Frage an Dorothee Bär von Florian K. bezüglich Familie
Sehr geehrte Frau Bär,
warum sprechen Sie sich bislang gegen die Pläne der Familienministerin aus, künstliche Befruchtungen wieder stärker finanziell zu fördern?
Die Regelung der rot-grünen Bundesregierung von 2005, derzufolge Betroffene für die ersten drei IVF- / ICSI-Versuche die Hälfte der Kosten selbst tragen müssen, belastet gerade Geringverdiener enorm und führt m.E. dazu, dass eine kinderarme Gesellschaft an der völlig falschen Stelle spart. Gegenüber geburtenreicheren Ländern in Europa hat Deutschland auch in puncto Förderung künstlicher Befruchtungen (Umfang der Förderung; Anzahl der geförderten Versuche) enormen Aufholbedarf (vgl. http://www.heute.de/ZDFheute/pda/inhalt/0,3729,8401640_counter:3-openerType:image-p:8401640,00.html). Womit werden Sie dieser m.E. verfehlten Politik entgegensteuern?
Kinderlosigkeit aufgrund der eigenen physischen Konstitution ist von der Weltgesundheitsorganisatino als Krankheit anerkannt. Warum werden die Folgen nur zur Hälfte von der KV übernommen, während das deutsche Gesundheitswesen die Pharmaindustrie in anderen Bereichen gleichzeitig mit aberwitzig hohen Medikamentenkosten subventioniert?
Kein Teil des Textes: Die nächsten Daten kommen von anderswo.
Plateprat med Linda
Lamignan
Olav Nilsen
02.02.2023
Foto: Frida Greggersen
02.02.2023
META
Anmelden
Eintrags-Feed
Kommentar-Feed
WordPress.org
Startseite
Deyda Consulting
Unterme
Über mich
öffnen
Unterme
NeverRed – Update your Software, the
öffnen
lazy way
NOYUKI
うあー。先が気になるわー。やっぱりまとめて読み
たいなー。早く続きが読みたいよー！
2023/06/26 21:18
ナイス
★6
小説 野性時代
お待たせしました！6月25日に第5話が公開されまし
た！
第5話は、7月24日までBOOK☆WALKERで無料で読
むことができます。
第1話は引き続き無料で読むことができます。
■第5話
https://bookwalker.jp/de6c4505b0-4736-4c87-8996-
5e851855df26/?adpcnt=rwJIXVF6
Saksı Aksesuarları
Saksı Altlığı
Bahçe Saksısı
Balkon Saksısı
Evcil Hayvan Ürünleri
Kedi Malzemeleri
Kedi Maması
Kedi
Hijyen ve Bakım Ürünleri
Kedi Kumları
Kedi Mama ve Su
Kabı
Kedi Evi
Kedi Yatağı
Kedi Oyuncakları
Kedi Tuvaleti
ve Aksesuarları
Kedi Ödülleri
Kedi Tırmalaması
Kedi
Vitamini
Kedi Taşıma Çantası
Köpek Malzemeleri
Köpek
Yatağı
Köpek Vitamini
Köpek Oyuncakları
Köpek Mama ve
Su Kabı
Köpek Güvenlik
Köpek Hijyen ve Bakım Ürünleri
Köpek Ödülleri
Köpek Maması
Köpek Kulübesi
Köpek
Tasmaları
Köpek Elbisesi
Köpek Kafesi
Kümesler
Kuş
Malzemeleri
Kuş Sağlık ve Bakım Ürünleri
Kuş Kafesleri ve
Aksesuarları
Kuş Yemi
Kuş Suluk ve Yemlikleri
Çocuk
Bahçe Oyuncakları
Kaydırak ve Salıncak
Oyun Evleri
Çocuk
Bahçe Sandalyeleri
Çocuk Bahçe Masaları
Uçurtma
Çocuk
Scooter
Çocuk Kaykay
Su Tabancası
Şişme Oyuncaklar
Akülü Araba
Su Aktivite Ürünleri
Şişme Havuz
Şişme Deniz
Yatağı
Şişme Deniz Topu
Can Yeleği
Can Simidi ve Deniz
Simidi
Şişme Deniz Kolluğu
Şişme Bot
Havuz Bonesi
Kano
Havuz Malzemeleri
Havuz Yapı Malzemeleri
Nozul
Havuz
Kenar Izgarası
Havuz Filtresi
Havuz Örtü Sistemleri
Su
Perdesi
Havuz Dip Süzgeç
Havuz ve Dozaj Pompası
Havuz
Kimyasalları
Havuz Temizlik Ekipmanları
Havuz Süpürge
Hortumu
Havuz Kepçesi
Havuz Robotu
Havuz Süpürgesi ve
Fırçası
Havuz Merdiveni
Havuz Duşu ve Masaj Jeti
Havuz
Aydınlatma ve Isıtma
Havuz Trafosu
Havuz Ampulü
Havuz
Mit dem Rückgang der Förderung sind die durchgeführten Versuche enorm eingebrochen (jedenfalls insofern man die um ohnehin nicht geförderte Kryo-Zyklen bereinigte Statistik berücksichtigt, http://www.wunschkinder.net/aktuell/gesellschaft/politik/dorothee-bar-hat-bedenken-4900/ ). Die von Ihnen vertretene Auffassung, die mögliche Erfolglosigkeit von Behandlungen belasteten die betroffenen Frauen sehr stark (ebd.), ist sicher richtig; ich kann darin aber aus zwei Gründen kein logisch nachvollziehbares Argument gegen eine stärkere Förderung erkennen. Erstens tut der Staat gut daran, den Betroffenen die Entscheidung über ihre persönliche Belastungsfähigkeit selbst zu überlassen. Zweitens sorgen finanzielle Hindernisse bei der IVF / ICSI ganz sicher nicht für eine Entlastung der Betroffenen.
Mit freundlichen Grüßen,
Florian Kraemer.
Sehr geehrter Herr Kraemer,
vielen Dank für Ihre Frage.
Es ist richtig, dass ich Bedenken gegen die Pläne des Bundesfamilienministeriums geäußert habe, die Kinderwunschbehandlung aus Steuermittel zu fördern - über die anteilige Kostenerstattung durch die GKV hinaus, die ich nicht in Frage stelle. Ich habe mir die Freiheit genommen, auf emotionale und gesundheitliche Risiken hinzuweisen, die mit der künstlichen Befruchtung verbunden sind und die die Paare sehr belasten können. Natürlich sollen die Paare selbst entscheiden, ob sie bereit sind, diese Belastungen auf sich zu nehmen. Nur wissen eben viele Paare überhaupt nicht, was mit einer Kinderwunschbehandlung auf sie zukommt. Das zeigt eine Studie der Ruhr-Universität Bochum aus diesem Jahr. Danach sind besonders die Frauen auf die Achterbahnfahrt der Gefühle nicht angemessen vorbereitet. Über körperliche Risiken fühlen sie sich von den behandelnden Ärzten gut aufgeklärt, nicht aber über die emotionalen Belastungen.
Da sich die Mehrheit meiner Fraktion für die zusätzliche Förderung der Kinderwunschbehandlung aus Steuermitteln ausgesprochen hat, trage ich diese Entscheidung mit. Meinen Bedenken wurde dadurch Rechnung getragen, dass wir versuchen werden, die psychosoziale Beratung vor einer Behandlung zu verbessern, damit die Paare gut informiert die Entscheidung für eine künstliche Befruchtung treffen können.